Sohur U Shivraj, Arlotta Paola, Macklis Jeffrey D
Department of Stem Cell and Regenerative Biology and Harvard Stem Cell Institute, Harvard University Cambridge, MA, USA.
Front Neurosci. 2012 Feb 6;6:12. doi: 10.3389/fnins.2012.00012. eCollection 2012.
Whether induction of low-level neurogenesis in normally non-neurogenic regions of the adult brain mimics aspects of developmental neurogenesis is currently unknown. Previously, we and others identified that biophysically induced, neuron subtype-specific apoptosis in mouse neocortex results in induction of neurogenesis of limited numbers of subtype-appropriate projection neurons with axonal projections to either thalamus or spinal cord, depending on the neuron subtype activated to undergo targeted apoptosis. Here, we test the hypothesis that developmental genes from embryonic corticogenesis are re-activated, and that some of these genes might underlie induction of low-level adult neocortical neurogenesis. We directly investigated this hypothesis via microarray analysis of microdissected regions of young adult mouse neocortex undergoing biophysically activated targeted apoptosis of neocortical callosal projection neurons. We compared the microarray results identifying differentially expressed genes with public databases of embryonic developmental genes. We find that, following activation of subtype-specific neuronal apoptosis, three distinct sets of normal developmental genes are selectively re-expressed in neocortical regions of induced neurogenesis in young adult mice: (1) genes expressed by subsets of progenitors and immature neurons in the developing ventricular and/or subventricular zones; (2) genes normally expressed by developmental radial glial progenitors; and (3) genes involved in synaptogenesis. Together with previous results, the data indicate that at least some developmental molecular controls over embryonic neurogenesis can be re-activated in the setting of induction of neurogenesis in the young adult neocortex, and suggest that some of these activate and initiate adult neuronal differentiation from endogenous progenitor populations. Understanding molecular mechanisms contributing to induced adult neurogenesis might enable directed CNS repair.

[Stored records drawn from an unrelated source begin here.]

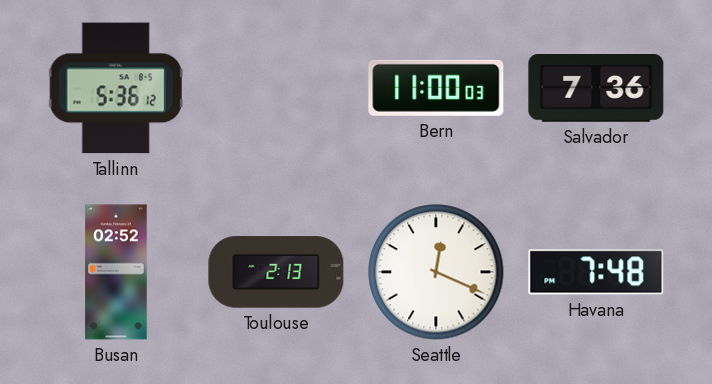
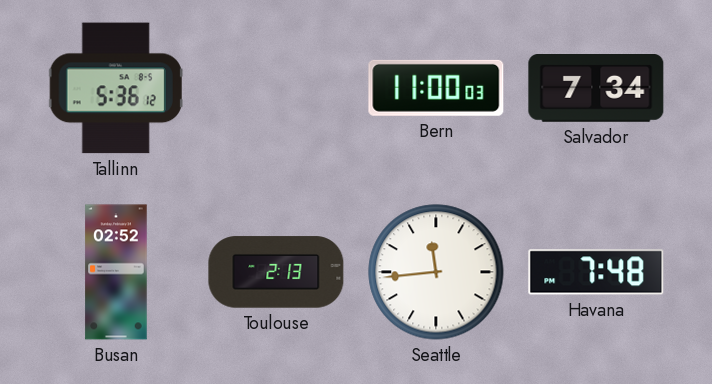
Salvador: 7:36 -> 7:34
Seattle: 12:19 -> 11:44
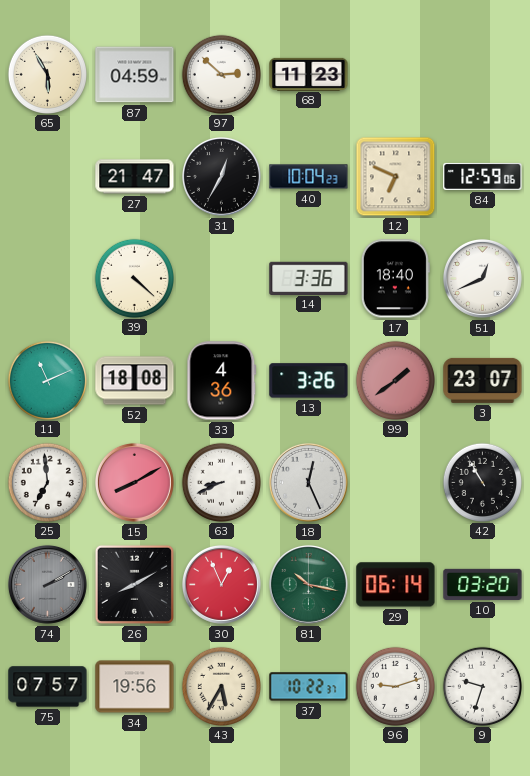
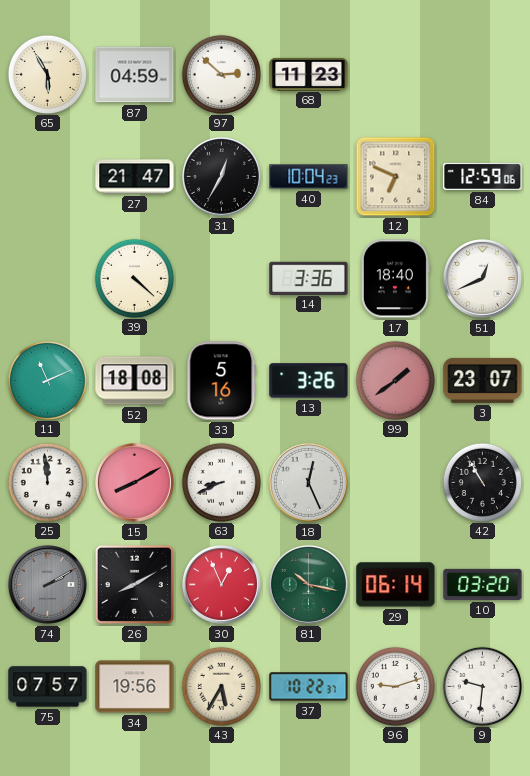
33: 4:36 -> 5:16
25: 6:59 -> 11:59
9: 9:33 -> 9:31
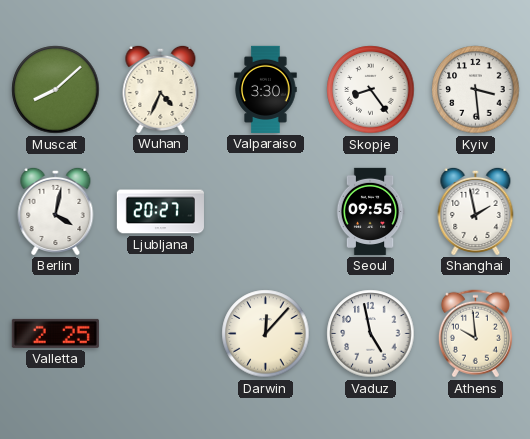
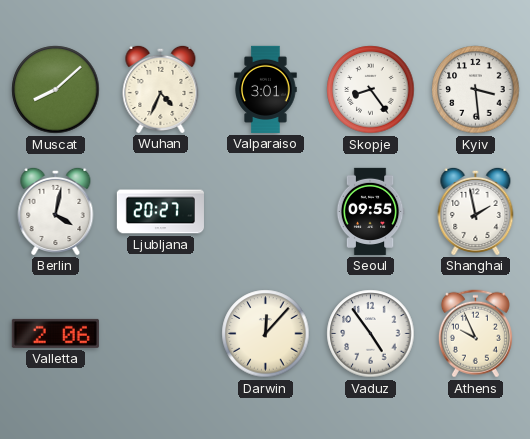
Valparaiso: 3:30 -> 3:01
Valletta: 2:25 -> 2:06
Vaduz: 4:58 -> 4:54
Athens: 9:59 -> 9:56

目前尚不清楚在成年大脑正常非神经发生区域诱导低水平神经发生是否模拟了发育性神经发生的某些方面。此前,我们和其他人发现,在小鼠新皮层中生物物理诱导的神经元亚型特异性凋亡会导致有限数量的亚型合适的投射神经元发生神经发生,这些神经元根据被激活进行靶向凋亡的神经元亚型,其轴突投射到丘脑或脊髓。在这里,我们测试了一个假设,即胚胎皮质发生过程中的发育基因被重新激活,并且其中一些基因可能是成年新皮层低水平神经发生诱导的基础。我们通过对年轻成年小鼠新皮层进行生物物理激活的胼胝体投射神经元靶向凋亡的显微切割区域进行微阵列分析,直接研究了这个假设。我们将鉴定出差异表达基因的微阵列结果与胚胎发育基因的公共数据库进行了比较。我们发现,在亚型特异性神经元凋亡激活后,三组不同的正常发育基因在年轻成年小鼠诱导神经发生的新皮层区域中被选择性地重新表达:(1)在发育中的脑室和/或室下区由祖细胞和未成熟神经元亚群表达的基因;(2)通常由发育中的放射状胶质祖细胞表达的基因;(3)参与突触形成的基因。结合先前的结果,这些数据表明,在年轻成年新皮层诱导神经发生的情况下,至少一些对胚胎神经发生的发育分子控制可以被重新激活,并表明其中一些激活并启动了内源性祖细胞群体的成年神经元分化。了解促成诱导性成年神经发生的分子机制可能有助于定向中枢神经系统修复。